___ ENTRIES SHOWN
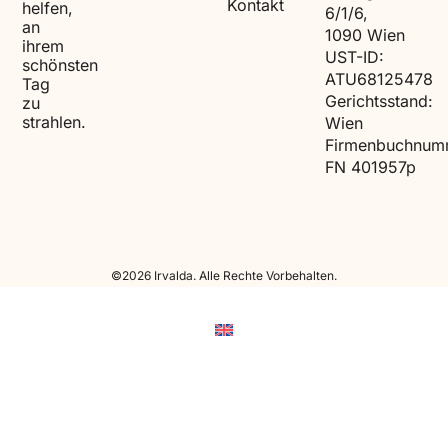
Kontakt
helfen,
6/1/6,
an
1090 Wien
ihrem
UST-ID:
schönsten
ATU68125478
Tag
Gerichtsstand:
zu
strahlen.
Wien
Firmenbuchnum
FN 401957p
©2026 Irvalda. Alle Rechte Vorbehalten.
______
___ ENTRIES SHOWN
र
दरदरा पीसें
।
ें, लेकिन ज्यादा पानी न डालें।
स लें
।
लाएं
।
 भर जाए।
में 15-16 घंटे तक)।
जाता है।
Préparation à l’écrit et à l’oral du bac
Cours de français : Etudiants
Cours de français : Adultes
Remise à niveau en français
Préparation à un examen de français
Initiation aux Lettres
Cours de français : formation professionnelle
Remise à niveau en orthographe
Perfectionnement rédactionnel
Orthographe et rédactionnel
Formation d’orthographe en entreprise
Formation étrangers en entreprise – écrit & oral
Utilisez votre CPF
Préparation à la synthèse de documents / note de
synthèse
______
___ ENTRIES SHOWN
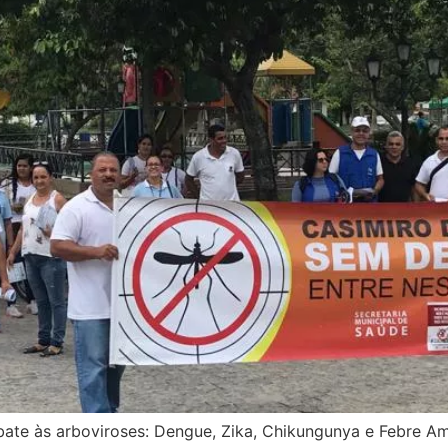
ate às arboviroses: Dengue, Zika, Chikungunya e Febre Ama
______
_TASK ITEM_:
For the word "écrit", count the lines of the data that contain it and state only that count.

_OUTPUT OF THE TASK_:
2